My days are like a shadow that declineth.
Psalm 102:11
Words: David Nelson, 1835.
Music: Shining City George F. Root, 1855 (🔊 pdf nwc).
Mr. Nelson was a surgeon in the army during the War of 1812. Afterward he entered the ministry, preached in Tennessee and Kentucky, and later moved to Missouri, where he opened a plantation.
There he heard an address on the evils of slavery that changed his views.
I will live on roast potatoes and salt before I will hold slaves!he declared. He advocated colonization of the negroes.This brought down upon him the wrath of his slave-holding neighbors, who drove him from his home and pursued him through the woods and swamps for three days and nights.
Finally he came out on the banks of the Mississippi River opposite Quincy, Illinois. By signs he made known his condition to friends there, and then hid in the bushes to await the approach of night.

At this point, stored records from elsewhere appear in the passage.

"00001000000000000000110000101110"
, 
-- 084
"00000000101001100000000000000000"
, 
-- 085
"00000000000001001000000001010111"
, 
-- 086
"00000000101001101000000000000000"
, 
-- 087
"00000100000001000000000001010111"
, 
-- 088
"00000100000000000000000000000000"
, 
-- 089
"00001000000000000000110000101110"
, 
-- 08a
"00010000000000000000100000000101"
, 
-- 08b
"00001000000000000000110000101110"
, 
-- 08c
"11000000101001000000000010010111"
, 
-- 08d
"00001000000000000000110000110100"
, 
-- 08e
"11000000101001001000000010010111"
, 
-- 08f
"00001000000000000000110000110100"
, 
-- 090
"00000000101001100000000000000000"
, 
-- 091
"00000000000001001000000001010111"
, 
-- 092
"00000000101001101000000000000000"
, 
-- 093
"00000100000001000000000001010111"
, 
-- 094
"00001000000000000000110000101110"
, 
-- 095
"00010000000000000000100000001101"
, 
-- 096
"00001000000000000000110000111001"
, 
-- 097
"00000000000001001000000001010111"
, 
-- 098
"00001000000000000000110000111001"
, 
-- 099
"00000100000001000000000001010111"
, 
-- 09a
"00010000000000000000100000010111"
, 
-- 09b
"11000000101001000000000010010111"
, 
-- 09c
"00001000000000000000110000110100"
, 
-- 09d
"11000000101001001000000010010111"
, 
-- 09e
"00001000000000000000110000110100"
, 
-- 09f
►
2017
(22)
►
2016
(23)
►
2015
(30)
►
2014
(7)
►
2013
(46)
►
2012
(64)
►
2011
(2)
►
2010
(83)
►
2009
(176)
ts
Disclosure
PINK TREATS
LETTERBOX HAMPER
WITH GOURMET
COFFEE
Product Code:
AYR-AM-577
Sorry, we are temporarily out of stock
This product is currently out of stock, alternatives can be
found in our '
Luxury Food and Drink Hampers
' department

As he lay there in danger of being captured every moment, the land of freedom in plain sight, with the swiftly gliding waters between, the lines of this hymn began to form in his mind, and he wrote them down on the back of a letter he had in his pocket.
The voices of the vengeful pursuers were heard in the woods about him. Once they strode by the very clump of bushes in which he was concealed, and even poked their guns into separate the branches; but they failed to notice him.
Several members of the Congregational church of Quincy came over in the evening in a canoe, and began fishing near his hiding-place. When they had located this exactly they gave a signal, and drawing near to the shore, met him as he rushed down the water’s edge.
They got him safely to the Illinois side, but were discovered and followed by the slaveholders, who demanded his surrender. But they were informed that Mr. Nelson was now in a free State, and that nothing should molest him.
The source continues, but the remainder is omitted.